A quick warning about the word unmetered or unlimited. It usually means there is no hard counter that cuts you off, but there is still a real network speed limit and a fair use policy in the terms. Read those terms. Unlimited rarely means truly infinite, and a deal that looks too generous often has a catch buried in the fine print.
So which specs matter for what?
Let's tie it together by workload, because the same plan can be great or wrong depending on what you run on it.
| Workload | Cares most about | Cares least about |
|---|---|---|
| Game server (Minecraft, Rust) | Single core CPU speed, NVMe disk, enough RAM | Core count past a few, total transfer |
| Busy website or WordPress | CPU, RAM, NVMe, PHP version | Raw core count |
| Database heavy app or bot | NVMe disk, RAM, CPU | Bandwidth |
| Static site or small bot | Almost nothing, the cheapest tier is fine | Everything, really |
The pattern worth noticing is that NVMe and good per core speed show up again and again, while raw core count and huge transfer caps matter less than the marketing suggests.
How to read a plan and match it to your workload
Here is the practical order I'd go in when you are staring at a list of plans.
- Start with what you are running.

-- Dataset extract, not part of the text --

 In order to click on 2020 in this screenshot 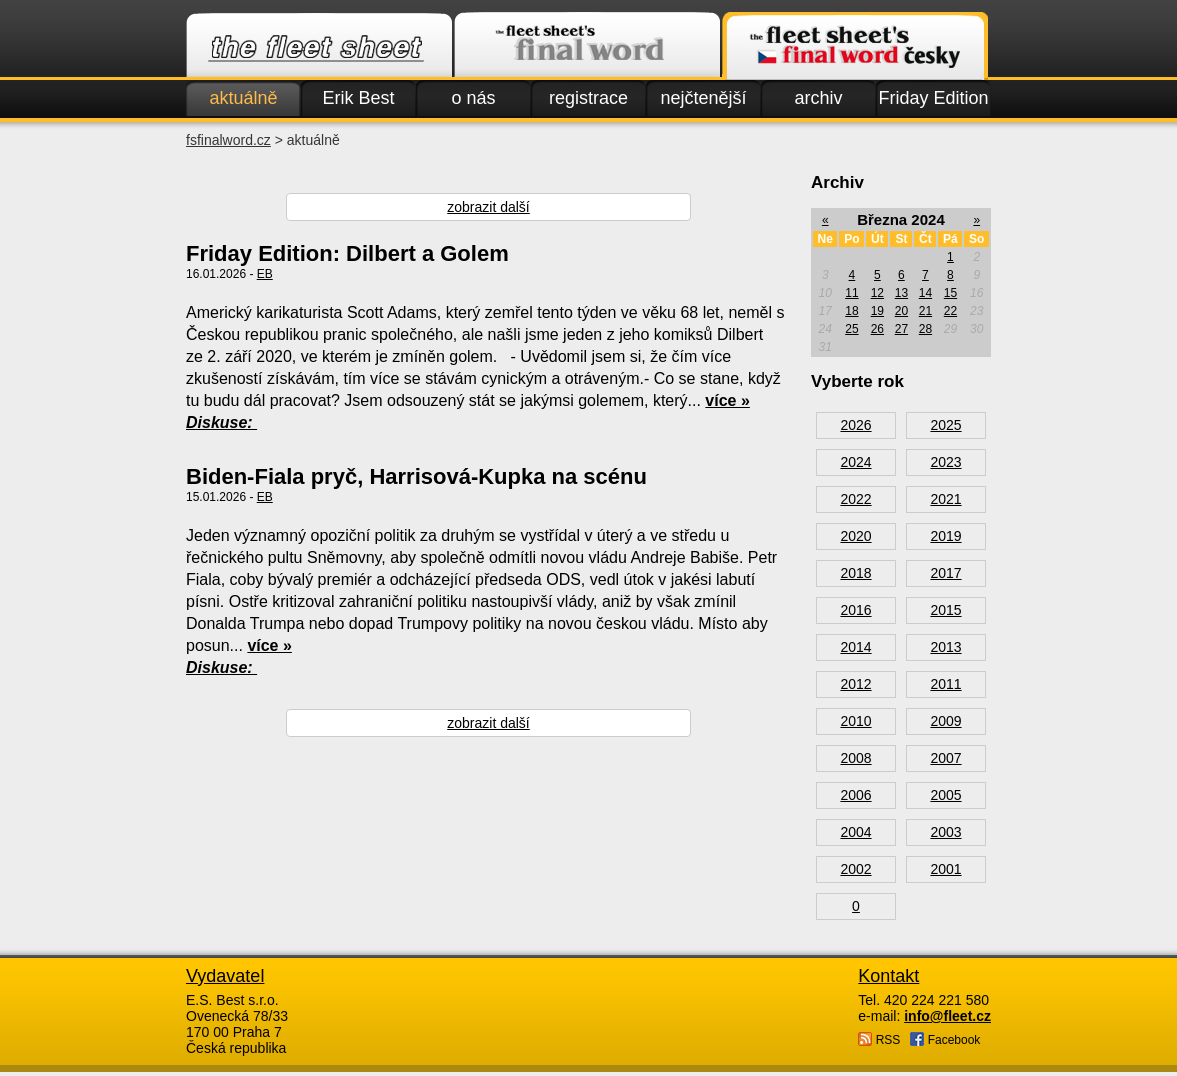 , I will do `click(855, 536)`.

A 15 person friends server is a totally different ask than a public modded Rust server.
- Set the RAM to fit, using the rules of thumb above, then add a little headroom. Do not overbuy.

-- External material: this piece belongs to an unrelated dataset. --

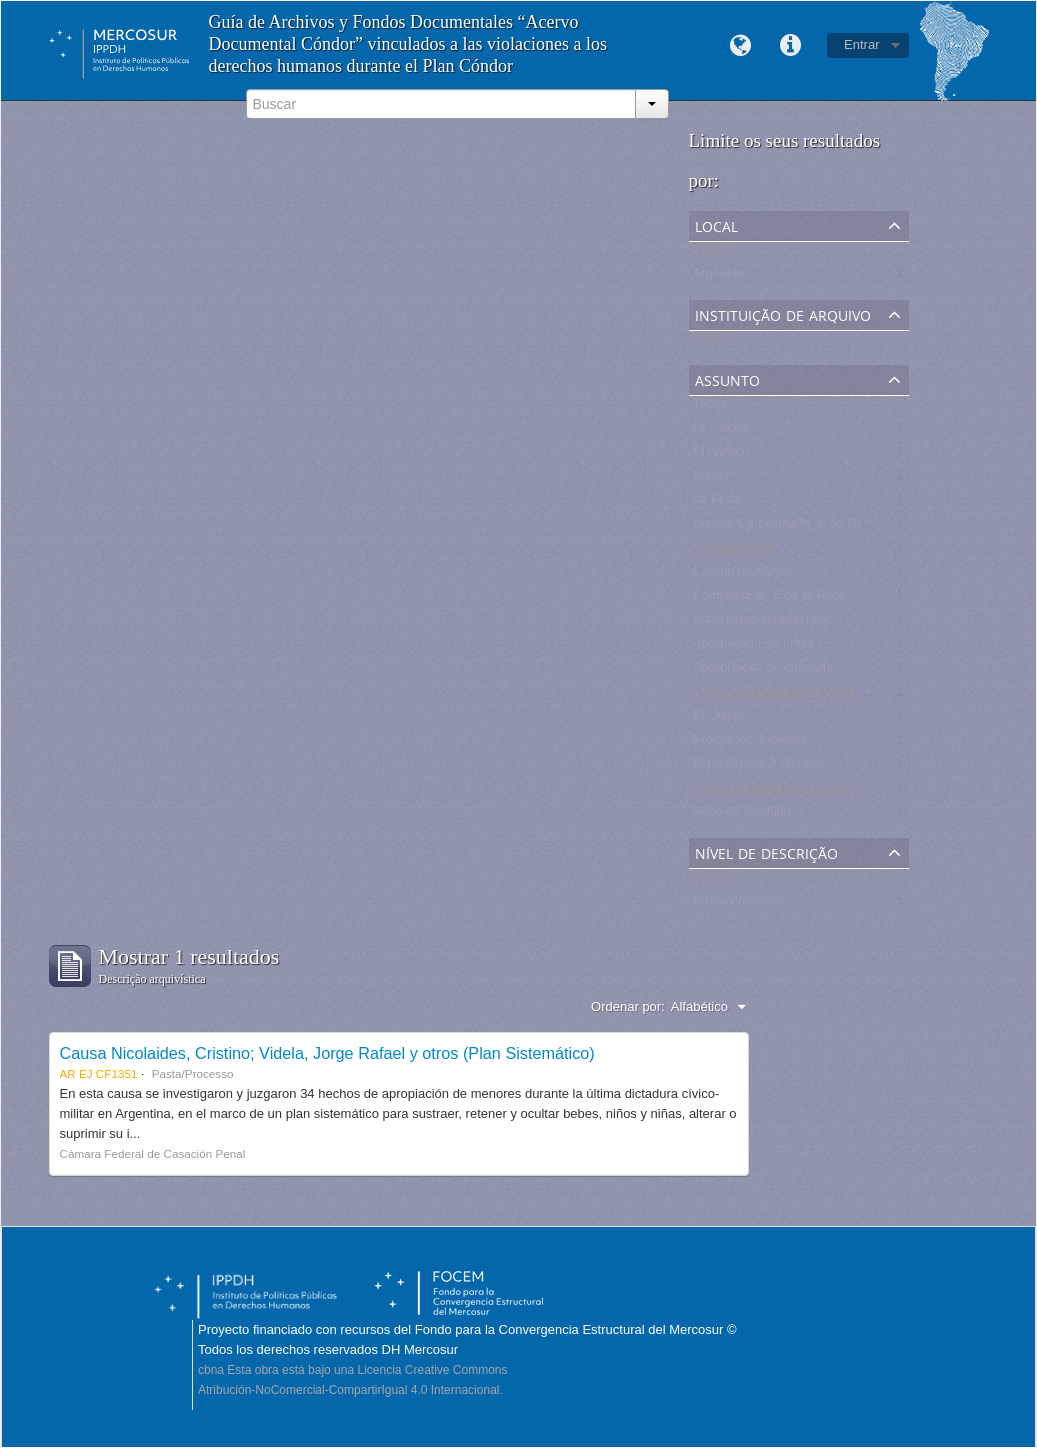 The height and width of the screenshot is (1448, 1037). Describe the element at coordinates (861, 44) in the screenshot. I see `Entrar` at that location.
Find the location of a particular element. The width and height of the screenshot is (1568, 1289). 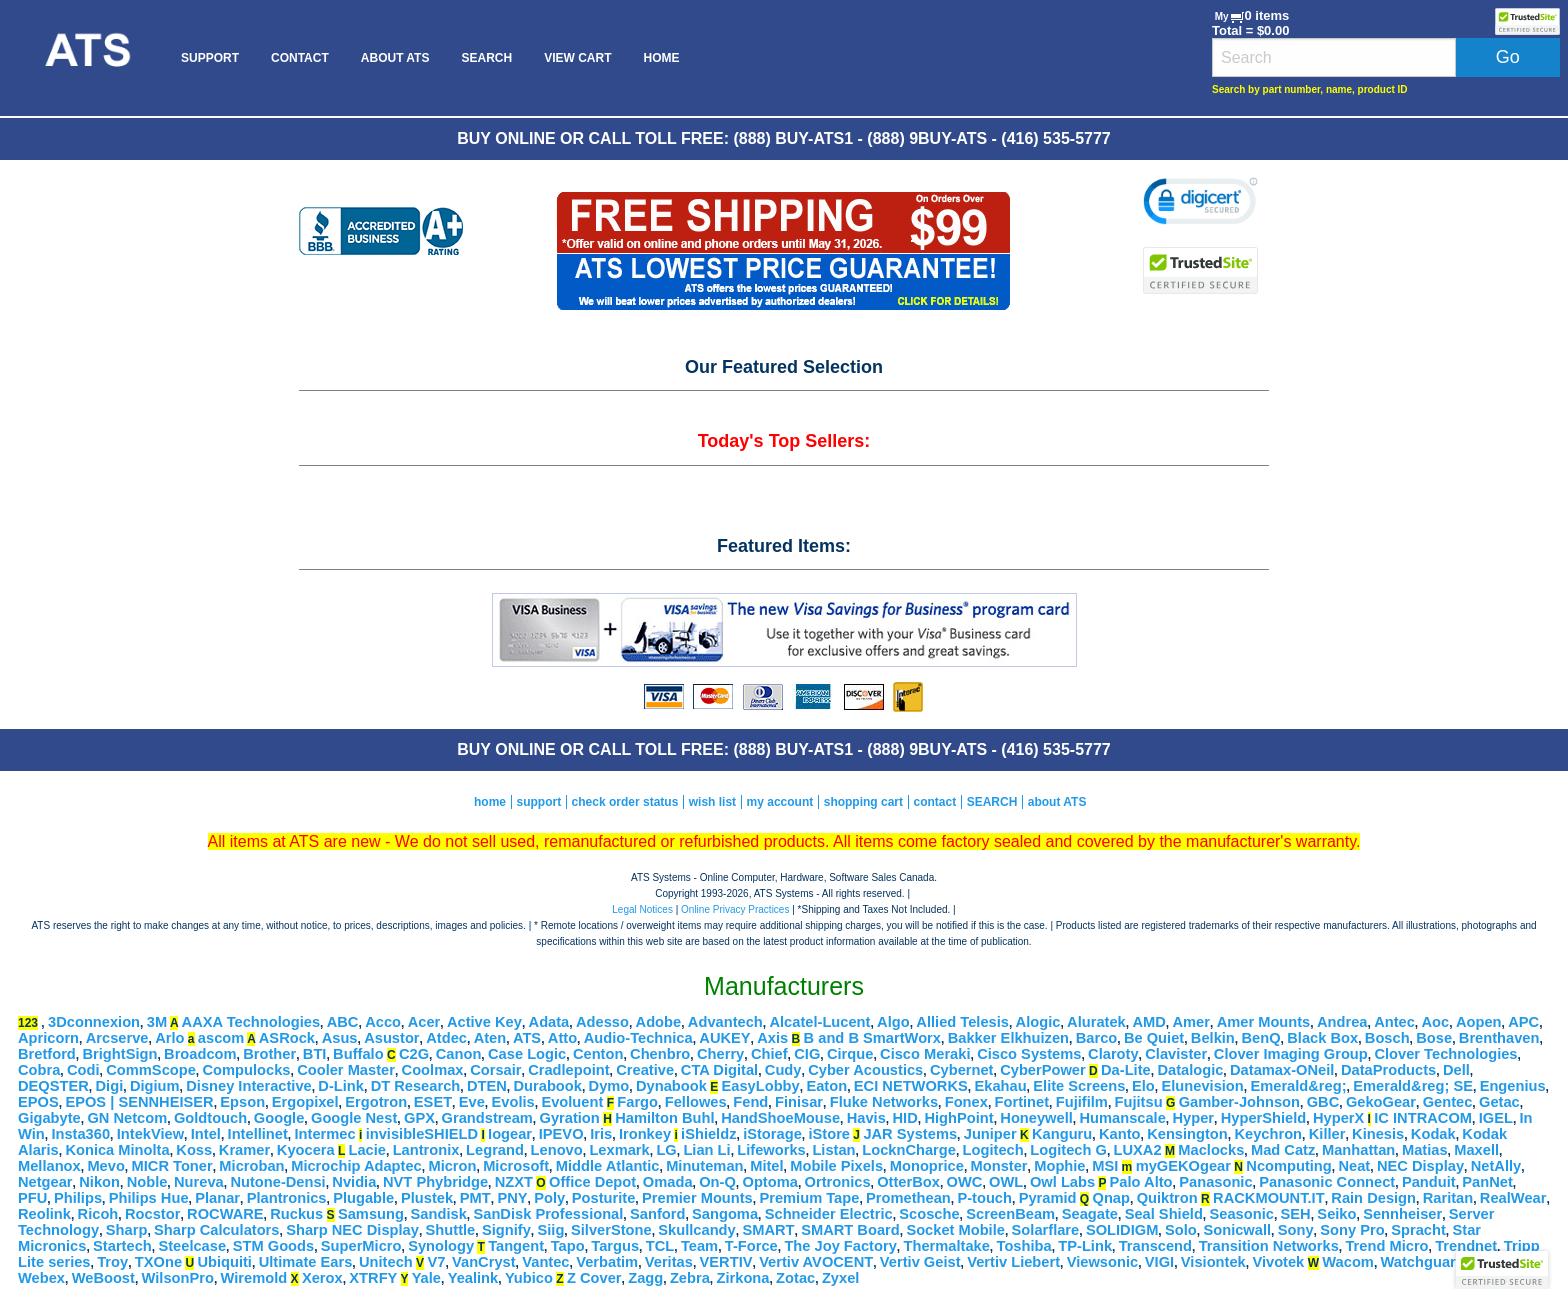 NZXT is located at coordinates (514, 1182).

- Check the CPU situation. If you run a game server, favor fast cores over many cores, and find out what the panel percentage ceiling is.
- Confirm the disk is NVMe if you run anything that reads small files all day, which is most game servers and databases.

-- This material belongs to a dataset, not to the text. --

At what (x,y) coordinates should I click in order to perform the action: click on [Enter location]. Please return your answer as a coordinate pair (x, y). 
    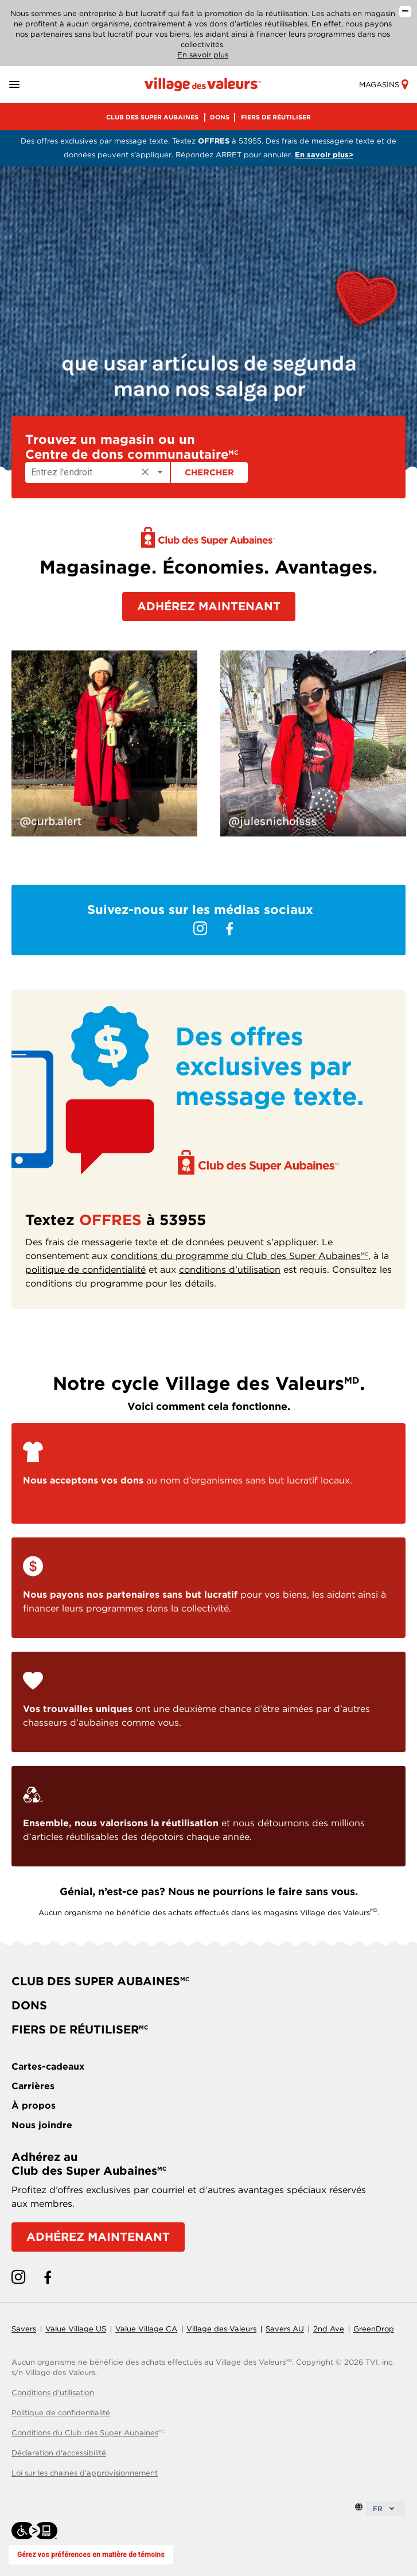     Looking at the image, I should click on (81, 472).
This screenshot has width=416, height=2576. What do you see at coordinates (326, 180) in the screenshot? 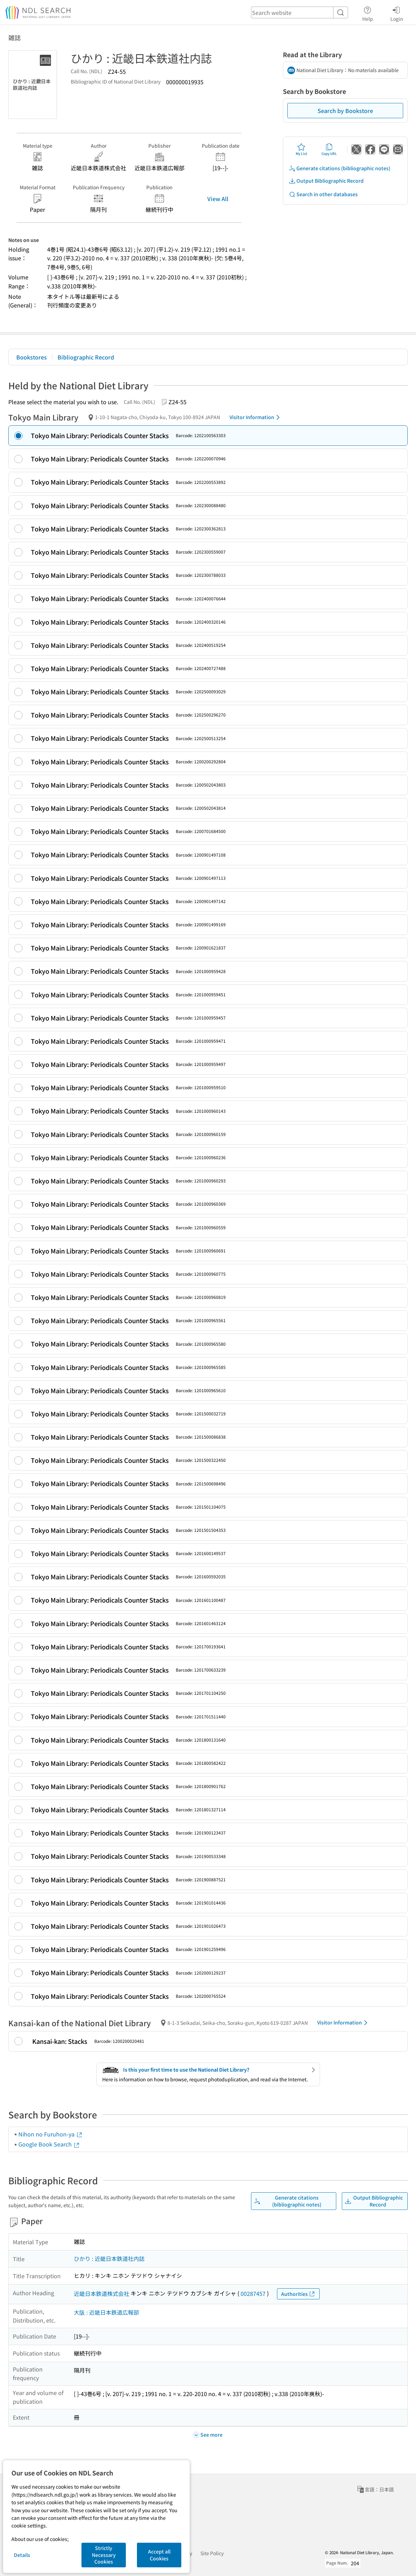 I see `Output Bibliographic Record` at bounding box center [326, 180].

- Glance at the transfer cap. For a small community it almost never matters, but know the number.
- Read the fine print on anything that says unlimited.
If you are not sure, start one size down from what you think you need and watch the panel for a week. The graphs tell the truth. If RAM sits low and CPU rarely climbs, you guessed high and can relax. If CPU keeps slamming its ceiling during busy hours, that is your signal to move up, and usually to a faster core rather than just a bigger plan.
None of these numbers are magic. They are just a description of a real machine doing real work. Once you know that CPU is the engine, RAM is the working space, disk type is how fast it shuffles small files, and transfer is how much moves in a month, the spec sheet stops being a wall of jargon and starts being a shopping list. Buy for the work you actually do, leave a little room to grow, and let the panel graphs settle any argument later.